» **Your objective**
Starting with the line that holds "Locate an element" and stopping after the line that holds "Identify the location of Cig Spindles.", repeat the lines below word for word, without the pictures.

» **Input records**
------------

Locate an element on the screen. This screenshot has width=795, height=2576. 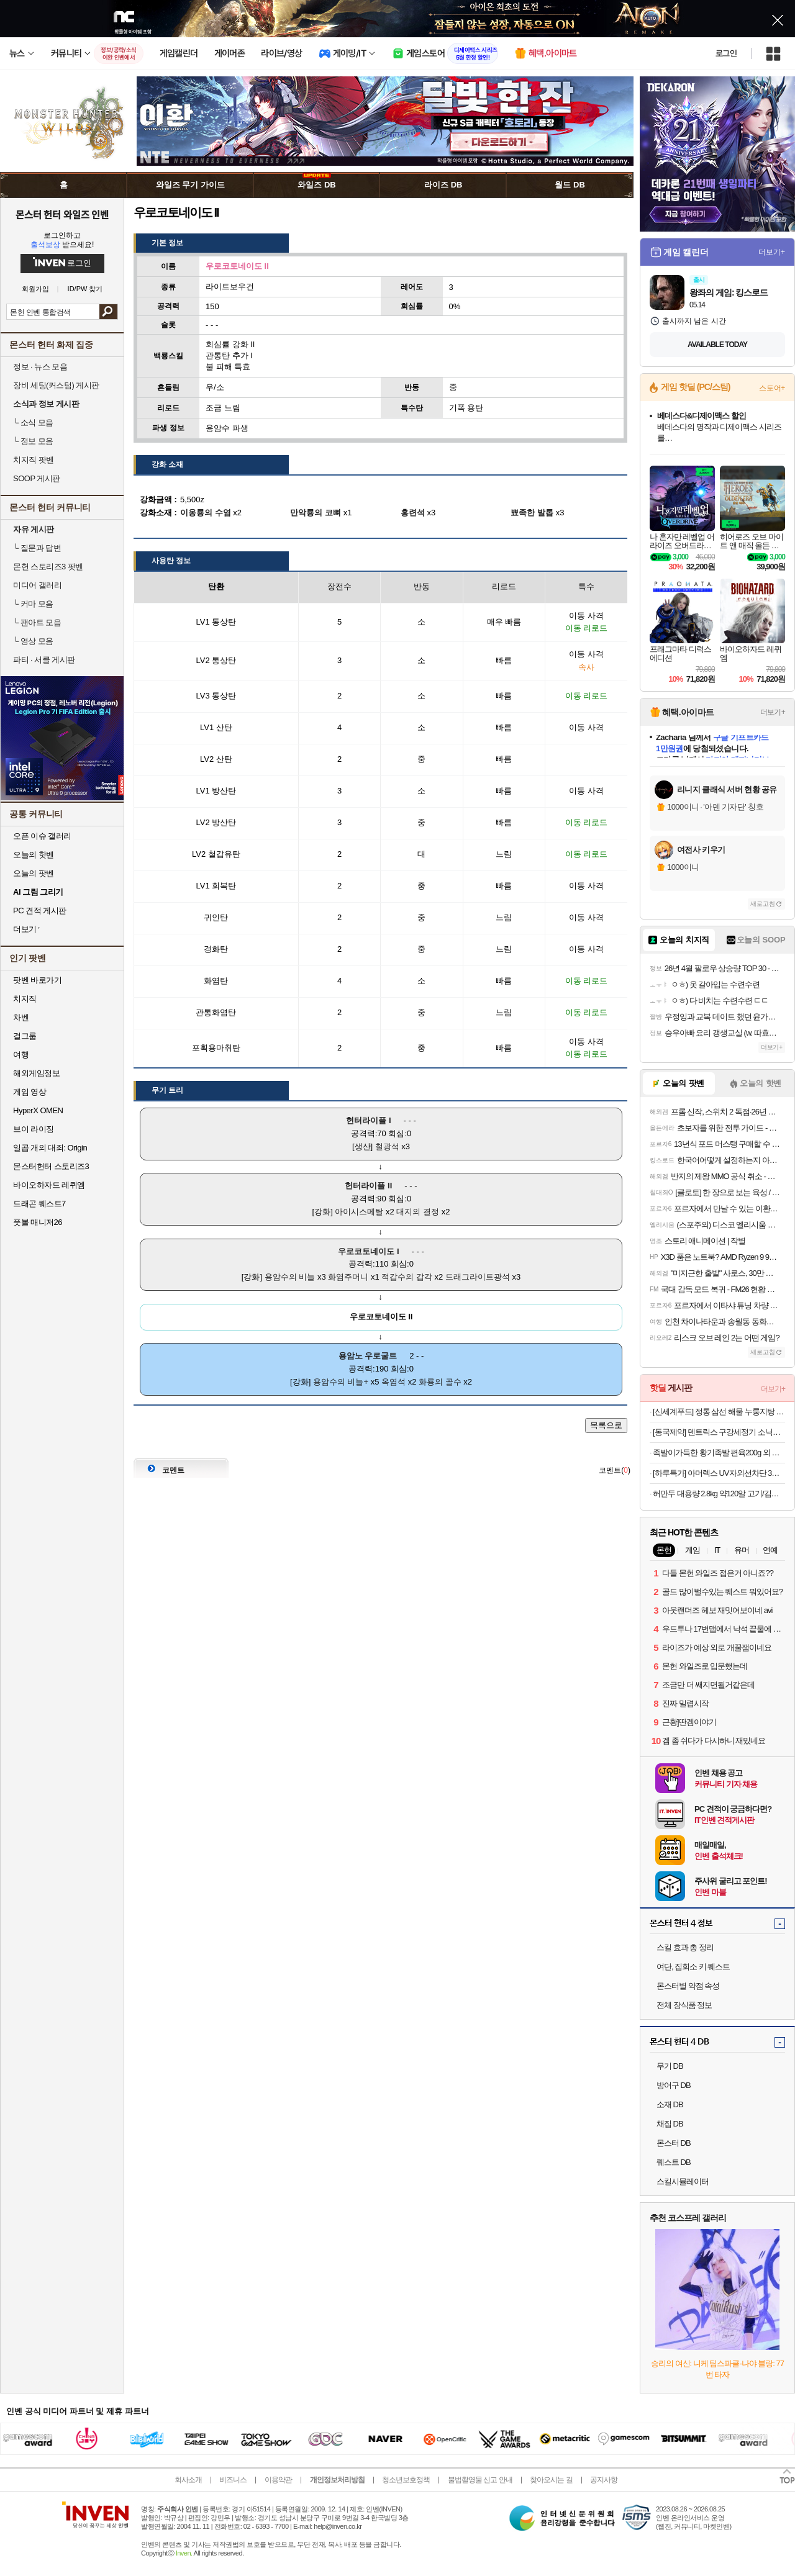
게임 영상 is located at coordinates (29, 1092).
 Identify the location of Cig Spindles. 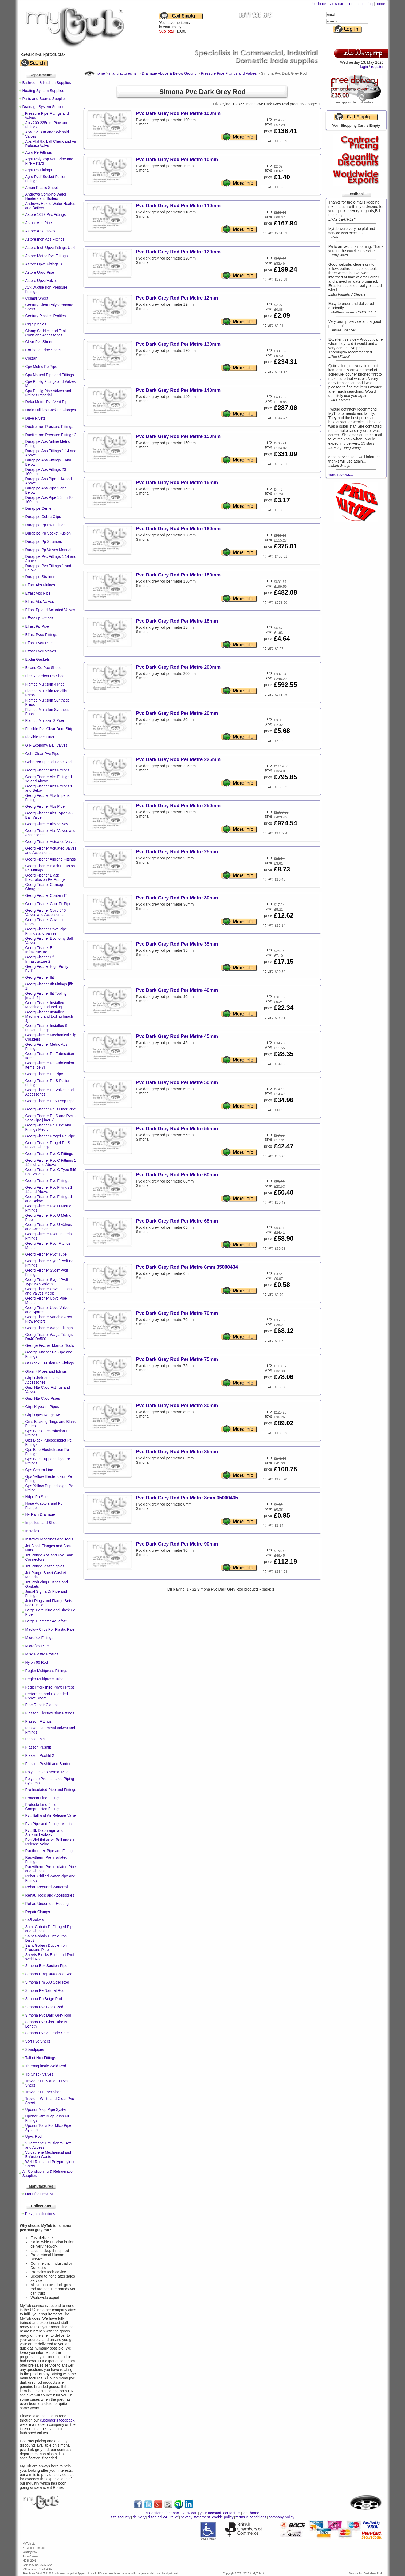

------------

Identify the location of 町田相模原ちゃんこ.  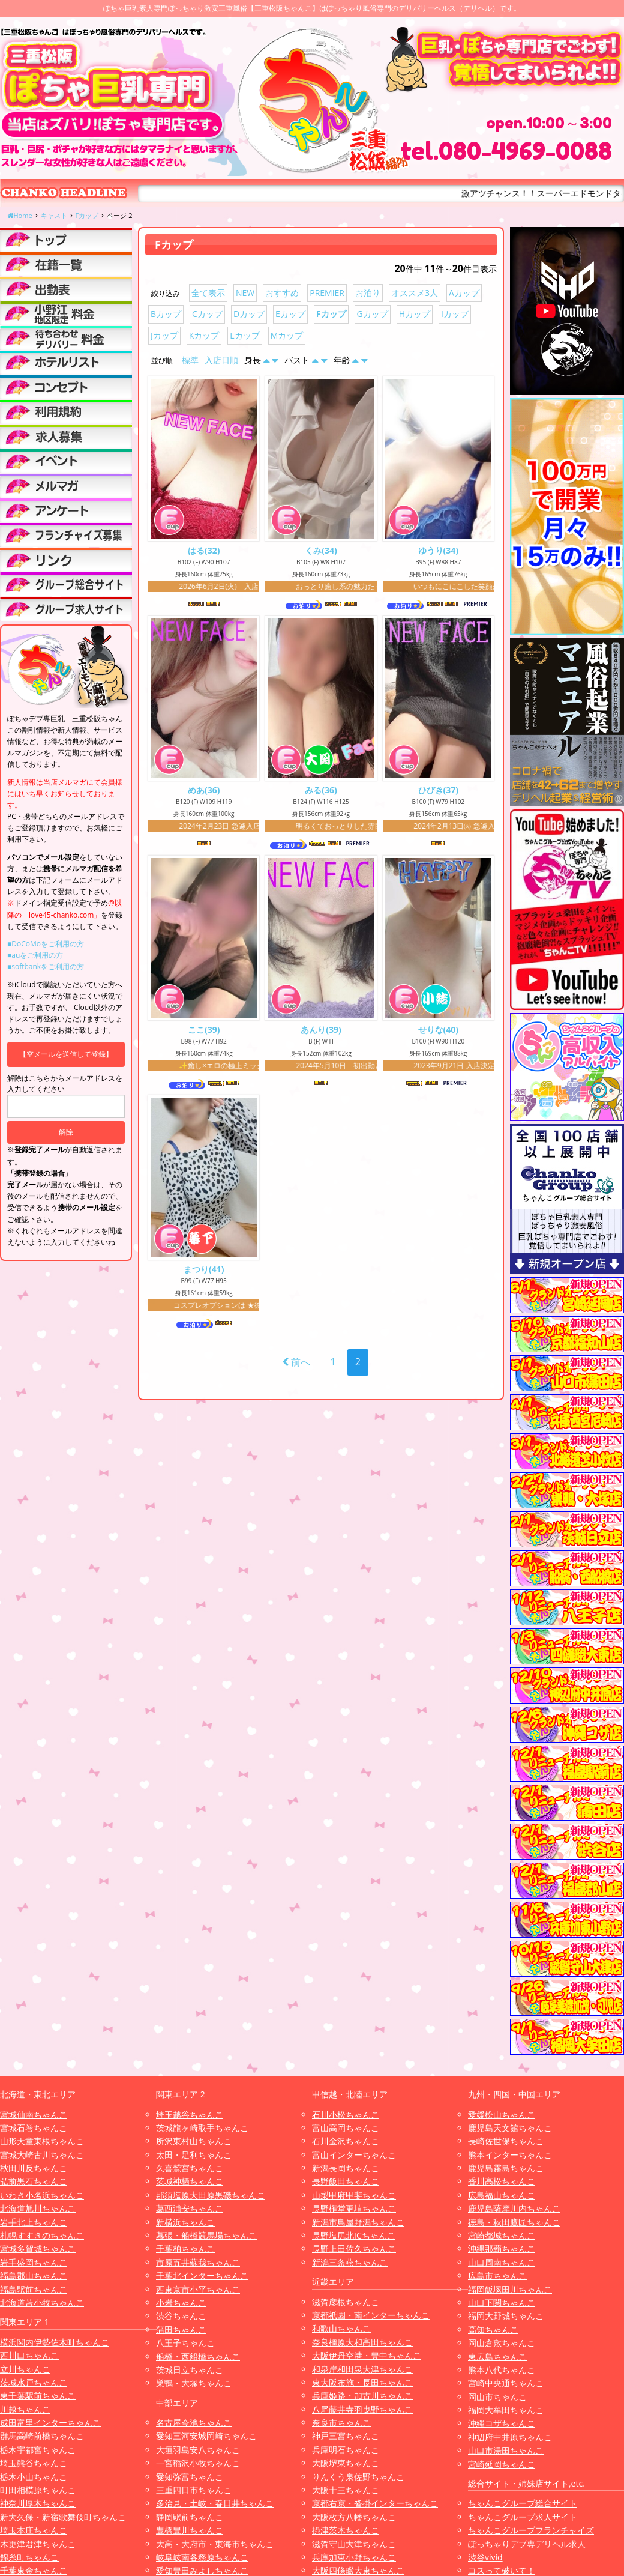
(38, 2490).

------------

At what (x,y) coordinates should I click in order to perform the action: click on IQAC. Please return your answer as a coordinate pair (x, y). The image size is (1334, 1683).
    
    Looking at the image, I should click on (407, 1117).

------------

» **Output for this exercise**
Locate an element on the screen. This screenshot has width=795, height=2576. 
게임 영상 is located at coordinates (29, 1092).
 Identify the location of Cig Spindles. 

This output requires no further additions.